Married but Happy said:


> This can work with the correct formulation for the individual, but it won't quite turn her into a horny teenager.


It really did pretty much turn my wife into a horny dude. 

She was not only DTF but it also made her much more assertive and engaging and show initiative.

She actually felt great and had a lot more energy and lot more what I would call general physicality - she was just a lot more physically engaged in the world. I don’t know how else to explain it. 

She says it was the best she has ever felt in her life and misses it a lot.


----------



## oldshirt (Apr 1, 2017)

I will throw this out there just for some food for thought. 

I have no evidence or suspicion of my wife ever cheating or hooking up without my knowledge and consent while she was on T therapy. 

But I was still like a horny teenager and always DTF and would never turn her down unless I was in a coma on a ventilator or something. And we were also in the swinging lifestyle at the time and so we had as much access to consensual non monogamy and variety as we would want.

However, I could see that if someone was having that response to T therapy and their partner was not DTF or was some kind of couch slug or had bad performance issues or simply did not care to take care of their needs, I really don’t doubt that in time they would be getting it somewhere else or packing bags. 

It’s one of those things where you have to be careful what you ask for and is your relationship and your own sexual vigor up to snuff. 

I don’t mean to make that sound like some kind of sleazy marketing for T therapy or anything but just speaking from my own experience, if I wasn’t willing and able to meet her needs and had we not been in the lifestyle we were in at the time, she could have very well headed on down the road. 

It made my wife like a horny dude with pretty hair,boobs and a vagina. 

If a guy’s wife is on T therapy and he is basically a fat, frumpy, lazy, coach potato that couldn’t lift a finger to meet his wife’s needs, she may find someone who will and a horny woman can find someone ready, willing and able without barely lifting a finger. 

We all want sexually responsive partners, but you have a responsibility to hold up you end of the bargain if you are going to go messing with someone’s hormone balances.


----------



## Mr.Married (Feb 21, 2018)

For clarification: my post was out of curiosity only. We don’t have any issues. My wife had an ablation but that has t changed anything except make her period disappear. It’s still pretty obvious when she is ovulating.


----------



## Cletus (Apr 27, 2012)

oldshirt said:


> However, I could see that if someone was having that response to T therapy and their partner was not DTF or was some kind of couch slug or had bad performance issues or simply did not care to take care of their needs, I really don’t doubt that in time they would be getting it somewhere else or packing bags.


So you mean basically most men (part 1) and some women (part 2)?

I mean most men in the normal range are effectively on T therapy.


----------



## oldshirt (Apr 1, 2017)

Cletus said:


> So you mean basically most men (part 1) and some women (part 2)?
> 
> I mean most men in the normal range are effectively on T therapy.

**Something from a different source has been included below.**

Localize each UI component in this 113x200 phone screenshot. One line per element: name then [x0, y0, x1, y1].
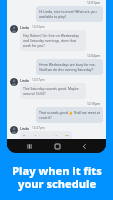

I’m not sure I’m following you here. What do you mean?


----------



## Cletus (Apr 27, 2012)

oldshirt said:


> I’m not sure I’m following you here. What do you mean?


Women on T therapy often discover a small taste of what it's like to be a man, day in and day out. I've read a handful of reports here along the lines of "I don't know you guys live like this".


----------



## oldshirt (Apr 1, 2017)

Cletus said:


> Women on T therapy often discover a small taste of what it's like to be a man, day in and day out. I've read a handful of reports here along the lines of "I don't know you guys live like this".


Sometimes I don’t know how we live like this either! LOL

I have heard a number of women say that here as well. 

My wife really liked it and talks about how she misses it.

Not just the sexual effect but also she felt more energized and alive and did not have the anxiety and depression that a lot of women have (that she has now)

She also felt a lot more confident and empowered in basically all areas of her life and did not feel the baseline level of self-doubt and inconfidence that she often feels. 

She was much more assertive and engaging in pretty much everything.

Hormones really are a powerful force and do influence much of how we feel.


----------



## Married_in_michigan (Apr 9, 2014)

I can fully agree with @oldshirt on all he posted. My wife truly was a horny teenager while she was on T therapy. She also talks about how great she felt and how amazing sex was. She had the realization during her T therapy how it feels to have a very strong sex drive. Once she stopped the T though...my best yer of my life went away within 2 weeks. Hormones also really impact by wife. It was a night and day difference. She is somewhat considering get back on it....I am more than excited about the prospect.


----------



## Lake life (Nov 18, 2019)

Yes HRT for women that need it will boost their drive.


----------



## DownByTheRiver (Jul 2, 2020)

Mr.Married said:


> So I’m curious. Anyone with experience of a partner taking hormones and it actually turned your wife back on? Ya hear the stories but anyone with actual experience? Do you believe it’s real or perhaps a placebo effect???


It's not going to make her any hornier than she's been before menopause. Her mood may be better. She may have physical advantages from it that benefit sex. 

I've been on hormones most of my life and there was still a steady decrease in sex drive as I continue to get older. It may keep her closer to how she was before but it's not going to turn her into a sex machine.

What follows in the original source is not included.